The result is a distinct-looking annex – and a few other reworks – that stands out for its barrel-shaped roof over seamless layers of space below.
Remodelled from a semi-detached double-storey house, the original structure of the Bewboc House was described by architect Fabian Tan as a big fat boxy house on a corner lot, sitting on a somewhat trapezoidal-shaped land measuring 5,800sq ft (539sq m).
“The approach was to reimagine a form befitting a corner house and to repurpose the living spaces on ground level, ” said Kuala Lumpur-born and bred Tan, 46.
The new form is intended to be simple but bold, and takes into account what every modern tropical home needs – privacy, security, natural light and ventilation, and as a bonus, a great view of the surroundings.
Tan tackled it all with panache, though it did take a few months of discussions with the client.
The annex’s barrel-shaped roof is fashioned out of unfinished concrete while its pine wood doors add a ‘monastic feel’.
Construction took about 18 months and the end result is a very pleasing wing that fully blends in with the original building.
Much of the original footprint of the 3,700sq ft (344sq m) abode – located in Kuala Lumpur – was retained, with the living space volume at least doubled.
“Originally, there were four bedrooms upstairs. I added a pavilion and took out one bedroom. The master bedroom was redone. Two bathrooms were left untouched, ” said Tan, who has been practising for more than eight years.
The centrepiece of the annex is its large barrel-shaped roof fashioned out of unfinished concrete, both for the exterior and interior. “An arch roof extends southwards, creating a vaulted annex that forms the living spaces. This space appears continuous through the extension of the arch and exaggerated further through the concrete finish from floor to ceiling, ” said Tan.

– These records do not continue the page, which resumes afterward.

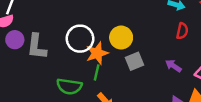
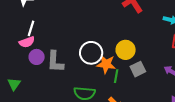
orange star: (97, 53) -> (106, 64), turned 30
green line: (97, 72) -> (116, 76), moved

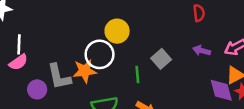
yellow circle: (126, 50) -> (117, 31), moved
purple circle: (37, 57) -> (37, 89), moved
orange star: (106, 64) -> (85, 71), moved

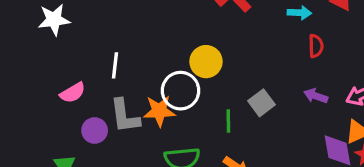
white line: (19, 44) -> (115, 65), moved

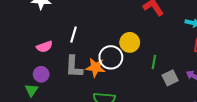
gray square: (262, 103) -> (170, 78), moved
green line: (228, 121) -> (154, 62), moved
purple circle: (95, 130) -> (41, 74), moved

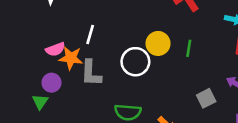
green line: (154, 62) -> (189, 48), moved
orange star: (96, 67) -> (71, 58), moved
gray square: (170, 78) -> (206, 98), moved

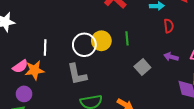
white circle: (135, 62) -> (84, 45), moved
gray L-shape: (91, 73) -> (77, 74), moved
gray square: (206, 98) -> (142, 67), moved

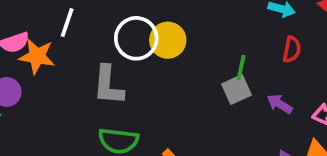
green line: (127, 38) -> (241, 68), moved
gray square: (142, 67) -> (237, 89), moved

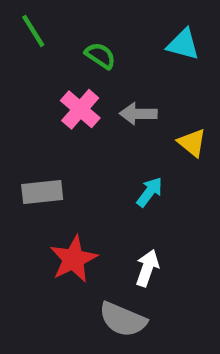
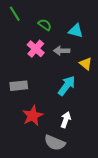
cyan triangle: (183, 44) -> (76, 31), moved
cyan arrow: (150, 192) -> (67, 86), size x1.5

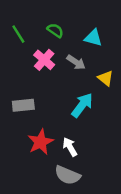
green line: (15, 14) -> (18, 34), moved
gray arrow: (62, 51) -> (76, 62), turned -147
white arrow: (66, 120) -> (70, 147), moved, turned -49

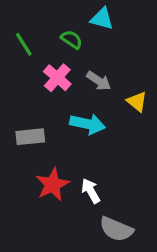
cyan triangle: (93, 38) -> (102, 19), moved
cyan arrow: (82, 105) -> (88, 124), moved, turned 65
gray semicircle: (67, 175) -> (116, 229), moved

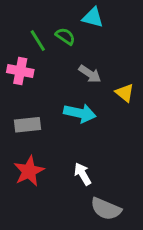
green line: (24, 44) -> (38, 41), moved
pink cross: (57, 78) -> (20, 71), moved, turned -30
red star: (52, 184) -> (29, 171), moved

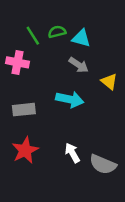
cyan triangle: (93, 17) -> (81, 38), moved
green semicircle: (65, 36) -> (57, 32), turned -48
gray semicircle: (106, 209) -> (103, 164), moved

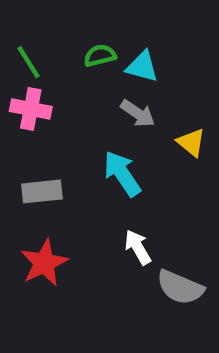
green line: (33, 36) -> (29, 62), moved
cyan arrow: (70, 99) -> (122, 174), turned -136
white arrow: (72, 153) -> (138, 247), moved

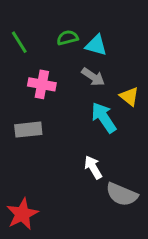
pink cross: (31, 109) -> (42, 84), moved
cyan arrow: (122, 174) -> (104, 118), moved
red star: (44, 263) -> (22, 214), moved

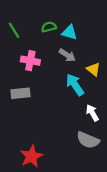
white arrow: (93, 167) -> (92, 113), moved
red star: (22, 214) -> (31, 156), moved

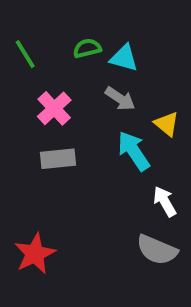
pink cross: (30, 61) -> (54, 108), turned 36
gray rectangle: (21, 93) -> (58, 159), moved
red star: (31, 156) -> (35, 254), moved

If one takes a plan view (from the top), the living spaces are orientated parallel to the boundary wall, which results in a “break” between the original and new spaces.
The triangular space created by the reangling in turn creates a secured ventilated light well, cooling both sides naturally.

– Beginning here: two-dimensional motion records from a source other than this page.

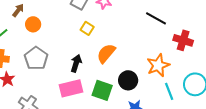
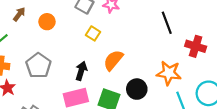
black line: (156, 18) -> (167, 23), turned 40
orange circle: (33, 24) -> (47, 22), moved
orange star: (158, 65) -> (169, 73), turned 30

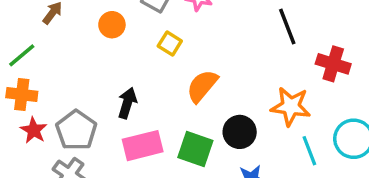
orange circle: (47, 22) -> (112, 25), moved
gray pentagon: (38, 66) -> (76, 130), moved
black arrow: (81, 71) -> (127, 103), moved

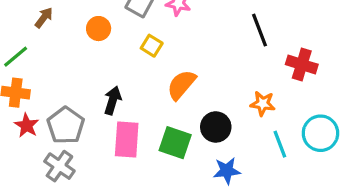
orange star: (291, 106) -> (263, 104), size x0.7
pink rectangle: (143, 146) -> (127, 139), turned -72

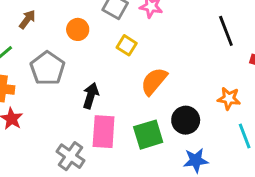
gray pentagon: (66, 125) -> (47, 68), moved
green square: (175, 143) -> (148, 135), turned -36
gray cross: (59, 166) -> (70, 156), moved

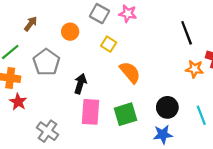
orange semicircle: (154, 81) -> (130, 72), turned 100
orange star: (229, 99) -> (194, 69), moved
black circle: (186, 120) -> (167, 107), moved
gray cross: (70, 156) -> (48, 131), moved

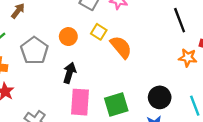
orange circle: (70, 32) -> (68, 37), moved
orange semicircle: (130, 72) -> (121, 47), moved

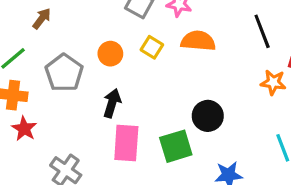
orange semicircle: (121, 47) -> (198, 41), moved, turned -45
black circle: (160, 97) -> (208, 116), moved

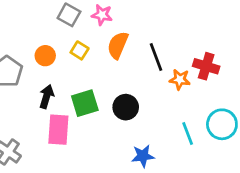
black line: (262, 31) -> (156, 57), moved
orange semicircle: (198, 41) -> (118, 45), turned -72
green square: (176, 146) -> (85, 103), moved

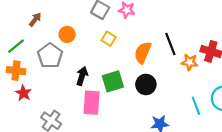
orange semicircle: (118, 45) -> (143, 53), moved
orange circle: (45, 56) -> (67, 34), moved

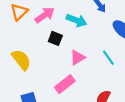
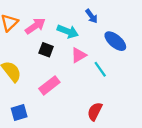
pink triangle: (78, 58) -> (79, 55), moved
pink rectangle: (65, 84) -> (49, 85), moved

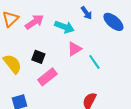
blue ellipse: (115, 41) -> (113, 22), moved
black square: (46, 50) -> (38, 57), moved

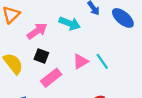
pink arrow: (34, 22) -> (37, 31), moved
pink triangle: (74, 49) -> (81, 61), moved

Bewboc House sports a voluminous living room that looks up to the study.
Adding further appeal to the annex are two large doors fashioned out of pine wood that open up to the garden. The doors can be swung open and secured in position to allow for complete natural ventilation of the house whenever the occupants feel like it.

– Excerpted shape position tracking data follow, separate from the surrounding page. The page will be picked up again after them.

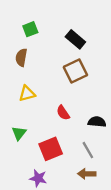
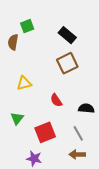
brown semicircle: (21, 57) -> (13, 42), moved

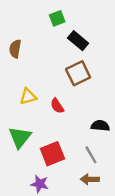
green square: (27, 26) -> (57, 18), moved
red semicircle: (56, 100) -> (57, 106), moved
green triangle: (17, 118) -> (20, 137), size x1.5

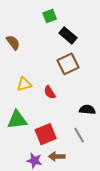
brown semicircle: (15, 49) -> (13, 43), turned 133
green triangle: (20, 137) -> (17, 120), turned 45
brown arrow: (90, 179) -> (57, 156), moved

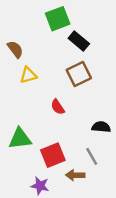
green square: (50, 16) -> (58, 19), size x1.5
yellow triangle: (24, 84) -> (28, 75), moved
brown arrow: (57, 156) -> (75, 175), moved

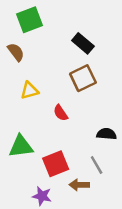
green square: (58, 19) -> (30, 20), moved
yellow triangle: (28, 75) -> (30, 91), moved

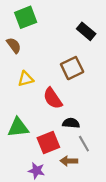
black rectangle: (83, 43) -> (86, 31), moved
red semicircle: (61, 113) -> (53, 98), size x1.5
black semicircle: (107, 134) -> (71, 123), moved

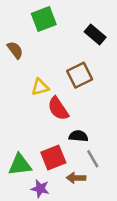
green square: (26, 17) -> (44, 19), moved
yellow triangle: (26, 79) -> (40, 87), moved
green triangle: (18, 127) -> (20, 165), moved

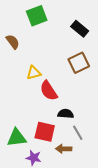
brown square: (80, 75) -> (79, 63), moved
red square: (53, 158) -> (45, 132), turned 35

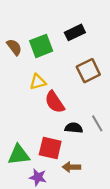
green square: (37, 16) -> (41, 46), moved
black rectangle: (80, 29) -> (75, 32), moved, turned -66
gray line: (78, 133) -> (97, 123), moved

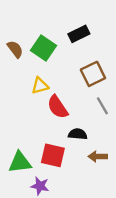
green square: (41, 46) -> (43, 48), turned -35
gray line: (97, 123) -> (102, 106), moved
brown arrow: (71, 167) -> (98, 156), moved

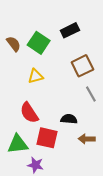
red semicircle: (58, 107) -> (29, 113), moved

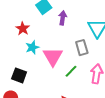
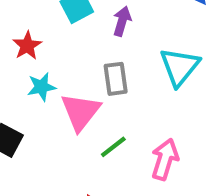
purple arrow: (63, 18) -> (122, 21), moved
gray rectangle: (82, 48) -> (116, 79), moved

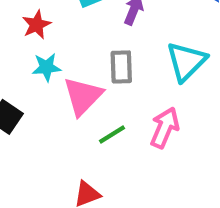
pink arrow: (165, 159) -> (165, 128), moved

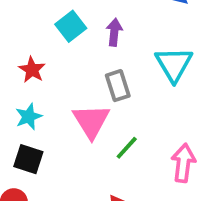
cyan star: (47, 67) -> (29, 117), moved
pink arrow: (165, 128) -> (183, 163), moved

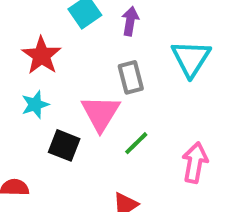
red star: (32, 70) -> (42, 55), size x1.4
black square: (28, 159) -> (64, 145), moved

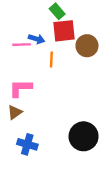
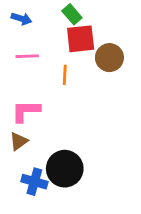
blue arrow: (37, 39) -> (21, 19), moved
black circle: (84, 136) -> (65, 169), moved

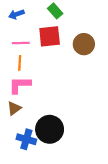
blue arrow: (21, 19) -> (16, 14), turned 144
red square: (81, 39) -> (50, 36), moved
orange line: (65, 75) -> (20, 63), moved

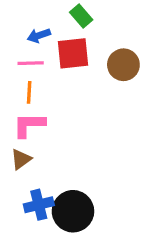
blue arrow: (16, 14) -> (39, 35), moved
black circle: (50, 129) -> (73, 211), moved
blue cross: (26, 139) -> (39, 205), turned -30

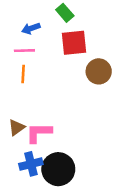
red square: (73, 53) -> (74, 43), moved
brown circle: (123, 65) -> (99, 71), moved
pink L-shape: (29, 125) -> (39, 133), moved

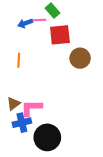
pink line: (24, 51) -> (38, 20), moved
blue cross: (31, 164) -> (22, 123), moved

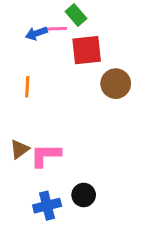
blue cross: (22, 123) -> (47, 206), moved
black circle: (47, 137) -> (84, 195), moved, size x0.6

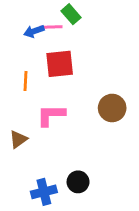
red square: (87, 50) -> (60, 64), moved
brown circle: (116, 84) -> (112, 108), moved
pink L-shape: (46, 155) -> (51, 115), moved

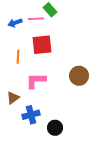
blue arrow: (34, 31) -> (15, 23), moved
blue cross: (44, 192) -> (31, 115), moved

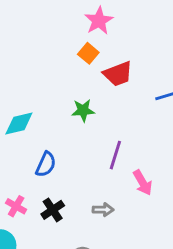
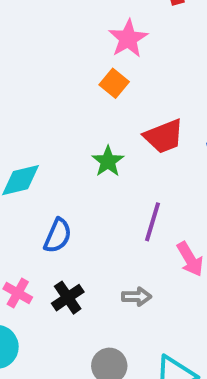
red trapezoid: (118, 74) -> (164, 136), moved
green star: (83, 110) -> (108, 161), turned -30

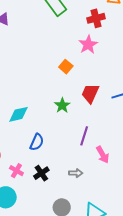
pink star: (128, 39) -> (88, 45), moved
red trapezoid: (164, 136) -> (90, 93), turned 135

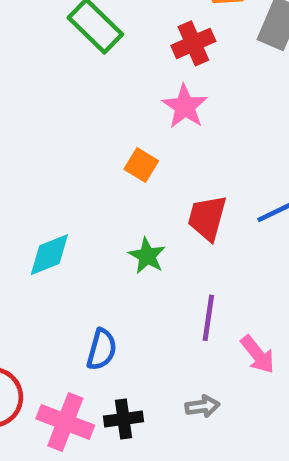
cyan diamond: (19, 114) -> (49, 255), moved
pink cross: (16, 171) -> (65, 422), size x1.6
black cross: (41, 173) -> (123, 419), turned 35

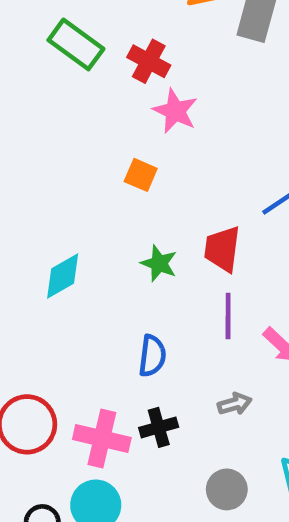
red cross: (193, 43) -> (149, 61), moved, turned -30
red trapezoid: (207, 218) -> (222, 249), moved
blue semicircle: (102, 349) -> (152, 356), moved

“I chose the massive doors as I wanted to create a monastic feel to it. Pine wood was used to keep the weight down. The door handle is also designed to function as a latch, ” said Tan, who is also involved in other forms of art, including installations.
“The uninterrupted perspective from inside out immediately connects the interior with nature. The upper floor sets up a dramatic background with a play of curves and levels.” To counter the heaviness of the concrete vault, openings were carefully carved out on the upper level.
For example, the inverted arch window (which Tan playfully refers to as the “smiley” window) at the side of the vault is drawn as a continuous ‘S’ shape where it meets the front arched opening.
The inverted arch window or the “smiley” window at the side of the vault.
“Walking through the upper levels, this continuity echoes throughout the spaces as lines of openings and arches meet. Consequently, this rhythmic play of lines within a heavy structure lends to a play of light in subtle ways, ” he said.
The spaces are layered by creating different levels in the interior to add a sense of depth to the building. The study overlooks the living spaces and next to it, there is a step-up platform corner for lounging.
Behind this, the children’s bedroom overlooks these spaces.
The master bedroom maintains the privacy of the owner, and from it, there is a passageway that connects to the outermost section of the annex and an open balcony, which comes without any railing.
“I recommended no handrails for a clean look. Outside, I put in plants to obscure the wedge formed by the perimeter wall so that everything looks seamless, ” said Tan.
“Everything is done for a reason. My designs are not unintentional. There is a certain continuity (to the design). I want to make certain things flow and blend in, ” he said, in referring to the two half arches formed by the study window at the upper section of the annex.
On one level, things are drastically changed, yet in another way, not much has changed, at least to the casual observer standing from afar.
If anything, subtlety is key to the execution of Tan’s plan, and the Bewboc House is one such fine example of his philosophy.